(Stored data entries)
___

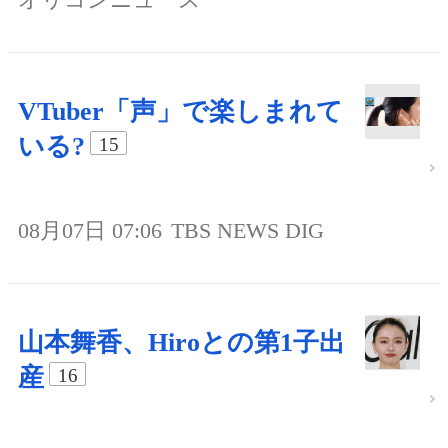
VTuber「声」で楽しまれて
いる?
15
08月07日 07:06
TBS NEWS DIG
山本舞香、Hiroとの第1子出
産
16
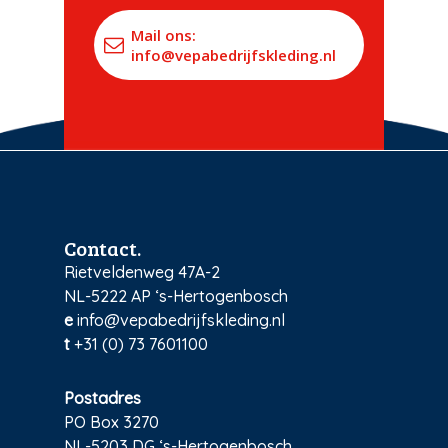
Mail ons:
info@vepabedrijfskleding.nl
Contact.
Rietveldenweg 47A-2
NL-5222 AP ‘s-Hertogenbosch
e
info@vepabedrijfskleding.nl
t
+31 (0) 73 7601100
Postadres
PO Box 3270
NL-5203 DG ‘s-Hertogenbosch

___

What is being asked
Print the records above exactly as they stand, but leave out the pictures.

Result of this task
VTuber「声」で楽しまれて
いる?
15
08月07日 07:06
TBS NEWS DIG
山本舞香、Hiroとの第1子出
産
16
Mail ons:
info@vepabedrijfskleding.nl
Contact.
Rietveldenweg 47A-2
NL-5222 AP ‘s-Hertogenbosch
e
info@vepabedrijfskleding.nl
t
+31 (0) 73 7601100
Postadres
PO Box 3270
NL-5203 DG ‘s-Hertogenbosch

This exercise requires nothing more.